» WORK TO BE COMPLETED
Find the string "横浜美容院ラムデリカ" in the records. Copy every line it appears in.

[DATASET EXCERPTS — start]

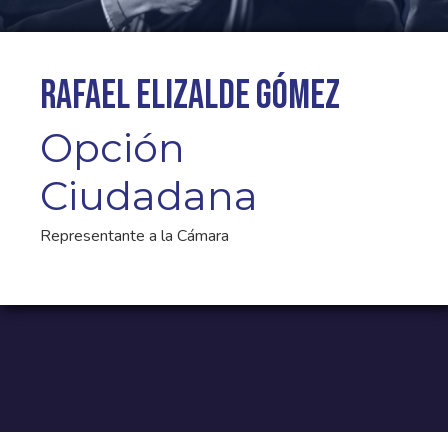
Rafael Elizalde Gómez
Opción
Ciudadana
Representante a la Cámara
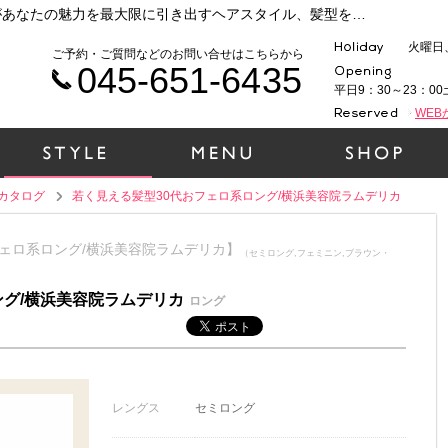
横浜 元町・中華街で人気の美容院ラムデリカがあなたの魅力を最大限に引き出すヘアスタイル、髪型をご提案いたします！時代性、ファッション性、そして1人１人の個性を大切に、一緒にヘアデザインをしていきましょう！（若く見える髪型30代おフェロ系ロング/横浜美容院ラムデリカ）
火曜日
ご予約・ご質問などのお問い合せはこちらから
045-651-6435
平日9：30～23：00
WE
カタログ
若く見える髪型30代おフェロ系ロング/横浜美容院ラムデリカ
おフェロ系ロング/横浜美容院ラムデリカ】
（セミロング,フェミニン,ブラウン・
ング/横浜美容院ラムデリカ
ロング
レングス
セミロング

[DATASET EXCERPTS — finish]
[DATASET EXCERPTS — start]

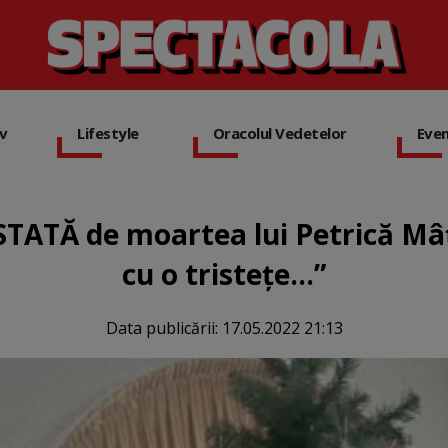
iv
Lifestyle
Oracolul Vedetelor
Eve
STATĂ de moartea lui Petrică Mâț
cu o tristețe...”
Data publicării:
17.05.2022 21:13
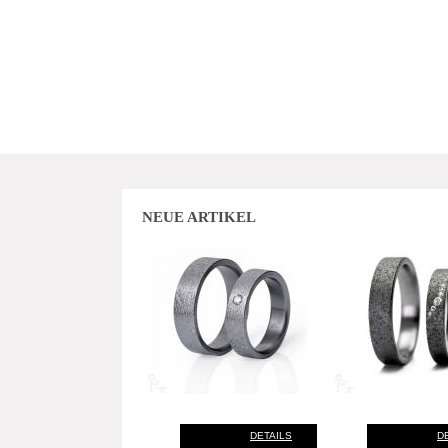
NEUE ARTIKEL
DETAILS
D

[DATASET EXCERPTS — finish]

» ANSWER TO THE EXERCISE
横浜 元町・中華街で人気の美容院ラムデリカがあなたの魅力を最大限に引き出すヘアスタイル、髪型をご提案いたします！時代性、ファッション性、そして1人１人の個性を大切に、一緒にヘアデザインをしていきましょう！（若く見える髪型30代おフェロ系ロング/横浜美容院ラムデリカ）
若く見える髪型30代おフェロ系ロング/横浜美容院ラムデリカ
おフェロ系ロング/横浜美容院ラムデリカ】
ング/横浜美容院ラムデリカ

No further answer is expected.